Lai’s team previously convinced the judge to block the laws in question but the 9th Circuit Court of Appeals reversed that ruling. Now Lai’s team came back to try again with different legal arguments.

They are arguing the way Maricopa County enforces these laws is preempted by the federal government, which is solely responsible for overseeing immigration in an employment context.

But lawyers for Sheriff Arpaio, the county and the state disagree.

“If someone is misusing the identification of an Arizona resident we should be able to charge them with a state-level offense and then prosecute them for that,” said County Attorney Bill Montgomery.

At Thursday’s oral argument, lawyers for the plaintiffs presented evidence that the laws in question were created with discriminatory intent.
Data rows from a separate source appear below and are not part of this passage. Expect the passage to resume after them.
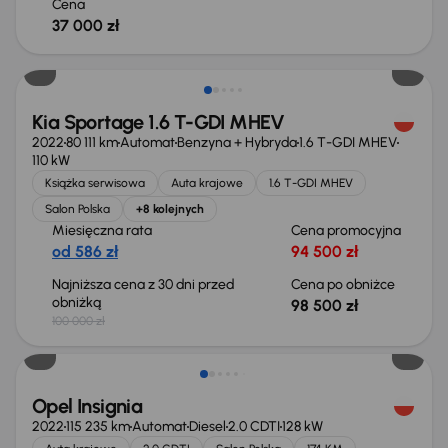
Cena
37 000 zł
Taniej o 1 500 zł
Kia Sportage 1.6 T-GDI MHEV
2022
80 111 km
Automat
Benzyna + Hybryda
1.6 T-GDI MHEV
110 kW
Książka serwisowa
Auta krajowe
1.6 T-GDI MHEV
Salon Polska
+8 kolejnych
Miesięczna rata
Cena promocyjna
od 586 zł
94 500 zł
Najniższa cena z 30 dni przed
Cena po obniżce
obniżką
98 500 zł
100 000 zł
Taniej o 1 000 zł
Opel Insignia
2022
115 235 km
Automat
Diesel
2.0 CDTI
128 kW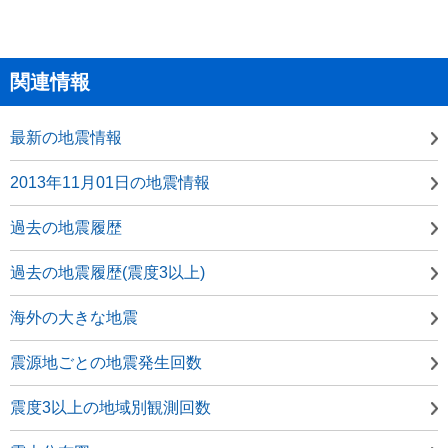
関連情報
最新の地震情報
2013年11月01日の地震情報
過去の地震履歴
過去の地震履歴(震度3以上)
海外の大きな地震
震源地ごとの地震発生回数
震度3以上の地域別観測回数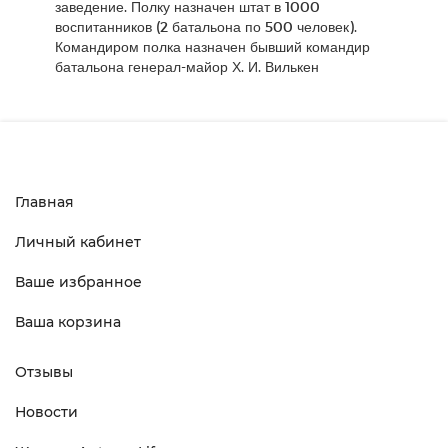
заведение. Полку назначен штат в 1000
воспитанников (2 батальона по 500 человек).
Командиром полка назначен бывший командир
батальона генерал-майор Х. И. Вилькен
Главная
Личный кабинет
Ваше избранное
Ваша корзина
Отзывы
Новости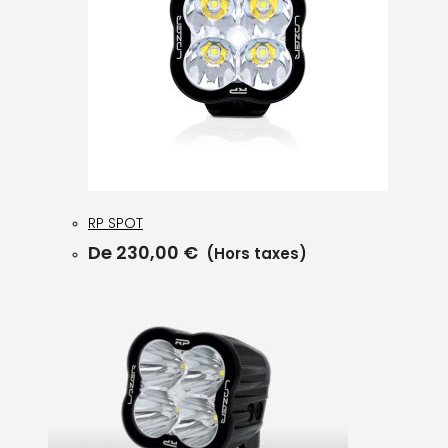
RP SPOT
De
230,00
€
(Hors taxes)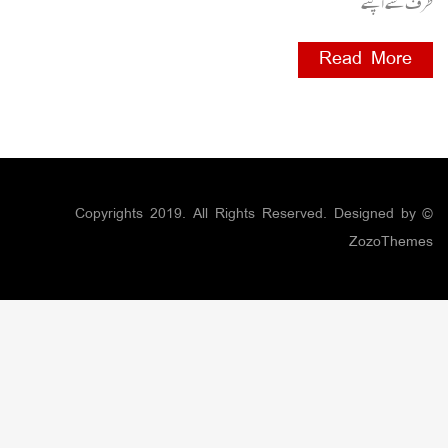
طرف سے اپنے
Read More
© Copyrights 2019. All Rights Reserved. Designed by
ZozoThemes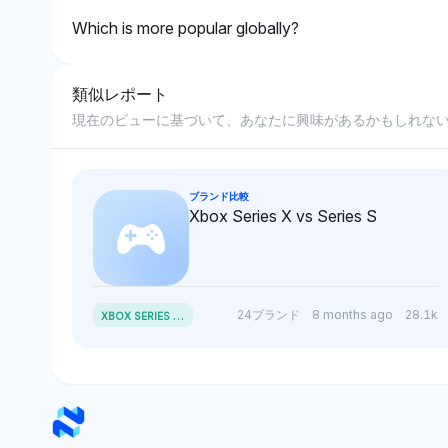
Which is more popular globally?
類似レポート
現在のビューに基づいて、あなたに興味があるかもしれな
ブランド比較
Xbox Series X vs Series S
X
BOX SERIES X VS SERIES S
24ブランド
8 months ago
28.1k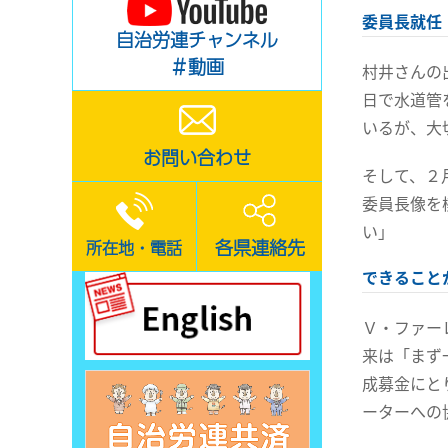
委員長就任
自治労連チャンネル
＃動画
村井さんの
日で水道管
いるが、大
お問い合わせ
そして、２
委員長像を
い」
各県連絡先
所在地・電話
できること
Ｖ・ファー
来は「まず
成募金にと
ーターへの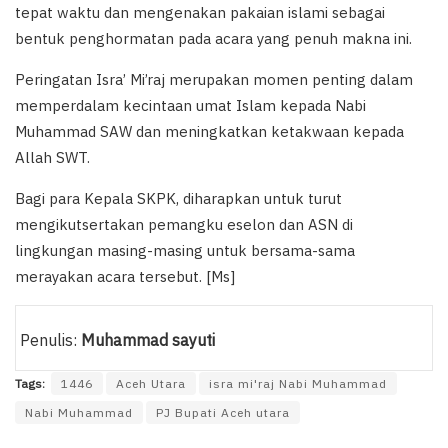
tepat waktu dan mengenakan pakaian islami sebagai
bentuk penghormatan pada acara yang penuh makna ini.
Peringatan Isra’ Mi’raj merupakan momen penting dalam
memperdalam kecintaan umat Islam kepada Nabi
Muhammad SAW dan meningkatkan ketakwaan kepada
Allah SWT.
Bagi para Kepala SKPK, diharapkan untuk turut
mengikutsertakan pemangku eselon dan ASN di
lingkungan masing-masing untuk bersama-sama
merayakan acara tersebut. [Ms]
Penulis:
Muhammad sayuti
Tags:
1446
Aceh Utara
isra mi'raj Nabi Muhammad
Nabi Muhammad
PJ Bupati Aceh utara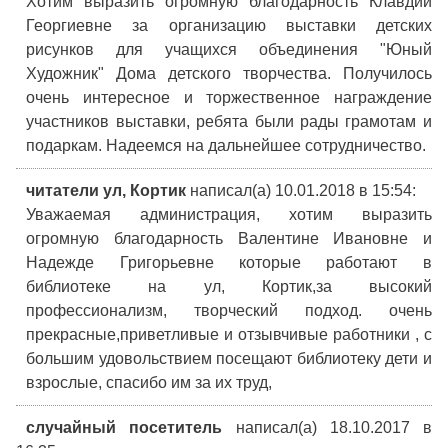
Хотим выразить огромную благодарность Клавдии
Георгиевне за организацию выставки детских
рисунков для учащихся объединения "Юный
Художник" Дома детского творчества. Получилось
очень интересное и торжественное награждение
участников выставки, ребята были рады грамотам и
подаркам. Надеемся на дальнейшее сотрудничество.
читатели ул, Кортик
написал(а) 10.01.2018
в 15:54
:
Уважаемая администрация, хотим выразить
огромную благодарность Валентине Ивановне и
Надежде Григорьевне которые работают в
библиотеке на ул, Кортик,за высокий
профессионализм, творческий подход. очень
прекрасные,приветливые и отзывчивые работники , с
большим удовольствием посещают библиотеку дети и
взрослые, спасибо им за их труд,
случайный посетитель
написал(а) 18.10.2017
в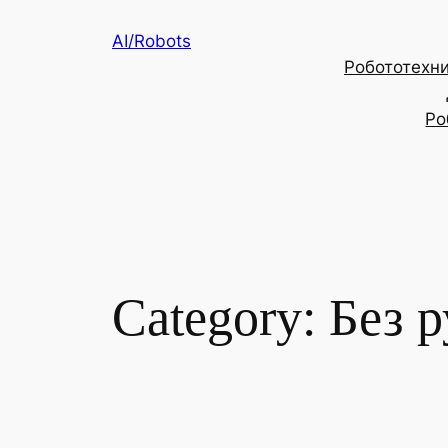
Skip
AI/Robots
to
Робототехник
content
Ро
Category:
Без 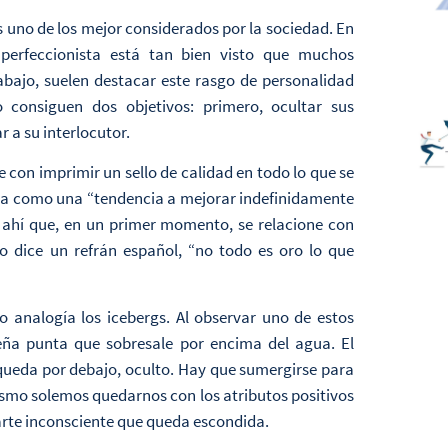
s uno de los mejor considerados por la sociedad. En
 perfeccionista está tan bien visto que muchos
abajo, suelen destacar este rasgo de personalidad
consiguen dos objetivos: primero, ocultar sus
 a su interlocutor.
con imprimir un sello de calidad en todo lo que se
ta como una “tendencia a mejorar indefinidamente
e ahí que, en un primer momento, se relacione con
mo dice un refrán español, “no todo es oro lo que
 analogía los icebergs. Al observar uno de estos
eña punta que sobresale por encima del agua. El
queda por debajo, oculto. Hay que sumergirse para
ismo solemos quedarnos con los atributos positivos
parte inconsciente que queda escondida.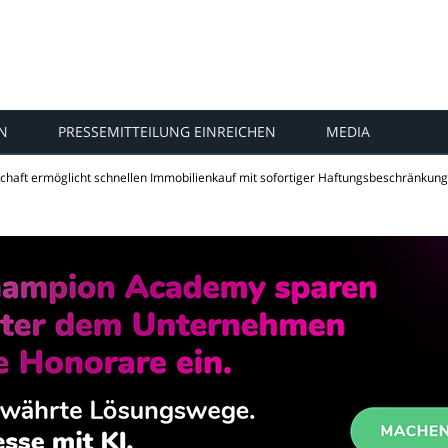
N
PRESSEMITTEILUNG EINREICHEN
MEDIA
schaft ermöglicht schnellen Immobilienkauf mit sofortiger Haftungsbeschränkung 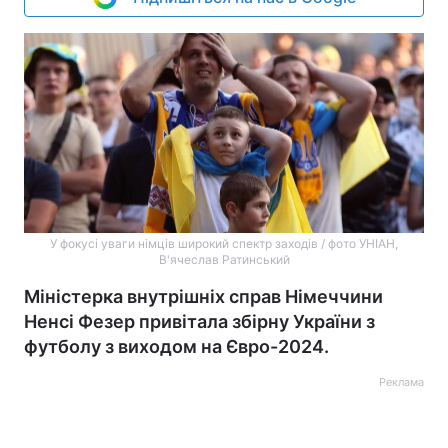
У фокусі уваги німців широкий спектр заходів / фото УНІАН,
В'ячеслав Ратинський
Міністерка внутрішніх справ Німеччини
Ненсі Фезер привітала збірну України з
футболу з виходом на Євро-2024.
Реклама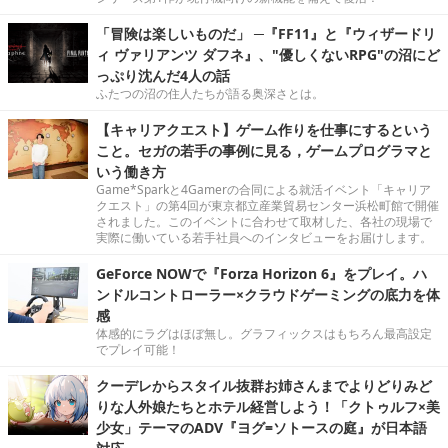
「冒険は楽しいものだ」 ─『FF11』と『ウィザードリ
ィ ヴァリアンツ ダフネ』、"優しくないRPG"の沼にど
っぷり沈んだ4人の話
ふたつの沼の住人たちが語る奥深さとは。
【キャリアクエスト】ゲーム作りを仕事にするという
こと。セガの若手の事例に見る，ゲームプログラマと
いう働き方
Game*Sparkと4Gamerの合同による就活イベント「キャリア
クエスト」の第4回が東京都立産業貿易センター浜松町館で開催
されました。このイベントに合わせて取材した、各社の現場で
実際に働いている若手社員へのインタビューをお届けします。
GeForce NOWで『Forza Horizon 6』をプレイ。ハ
ンドルコントローラー×クラウドゲーミングの底力を体
感
体感的にラグはほぼ無し。グラフィックスはもちろん最高設定
でプレイ可能！
クーデレからスタイル抜群お姉さんまでよりどりみど
りな人外娘たちとホテル経営しよう！「クトゥルフ×美
少女」テーマのADV『ヨグ=ソトースの庭』が日本語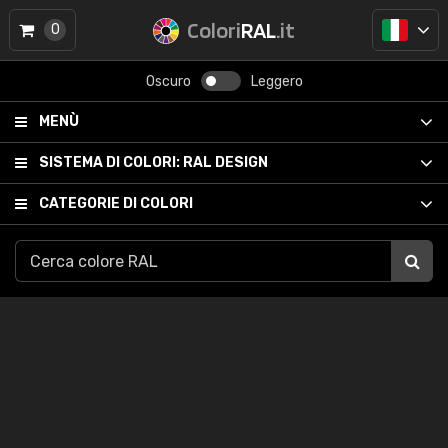
Colori
RAL
.it
0
Oscuro
Leggero
MENÙ
SISTEMA DI COLORI:
RAL DESIGN
CATEGORIE DI COLORI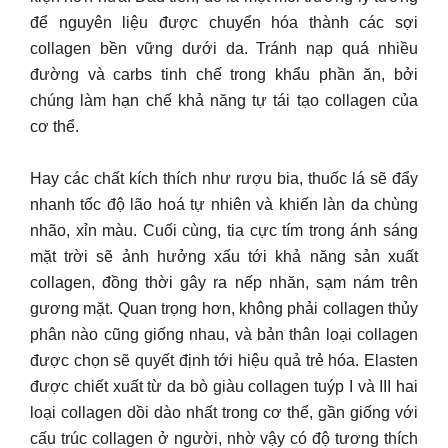
để nguyên liệu được chuyển hóa thành các sợi
collagen bền vững dưới da. Tránh nạp quá nhiều
đường và carbs tinh chế trong khẩu phần ăn, bởi
chúng làm hạn chế khả năng tự tái tạo collagen của
cơ thể.
Hay các chất kích thích như rượu bia, thuốc lá sẽ đẩy
nhanh tốc độ lão hoá tự nhiên và khiến làn da chùng
nhão, xỉn màu. Cuối cùng, tia cực tím trong ánh sáng
mặt trời sẽ ảnh hưởng xấu tới khả năng sản xuất
collagen, đồng thời gây ra nếp nhăn, sạm nám trên
gương mặt. Quan trọng hơn, không phải collagen thủy
phân nào cũng giống nhau, và bản thân loại collagen
được chọn sẽ quyết định tới hiệu quả trẻ hóa. Elasten
được chiết xuất từ da bò giàu collagen tuýp I và III hai
loại collagen dồi dào nhất trong cơ thể, gần giống với
cấu trúc collagen ở người, nhờ vậy có độ tương thích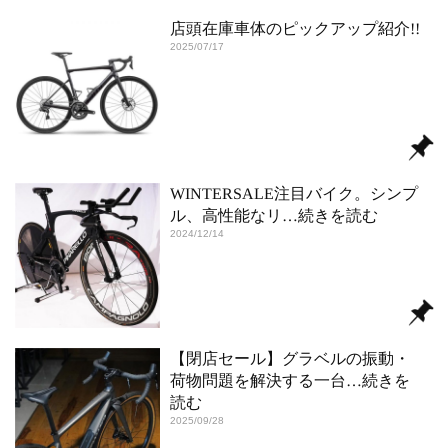
店頭在庫車体のピックアップ紹介!!
2025/07/17
WINTERSALE注目バイク。シンプ
ル、高性能なリ
…続きを読む
2024/12/14
【閉店セール】グラベルの振動・
荷物問題を解決する一台
…続きを
読む
2025/09/28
They shared quotes from state lawmakers who passed the laws in question as a way to discourage illegal immigration.

A lawyer for the state argued that in 2007 when one of the laws was passed employment-related identity theft accounted for 33 percent of identity theft crimes in the state.

Arpaio disbanded his unit that used to do worksite raids during an earlier phase of litigation in this case.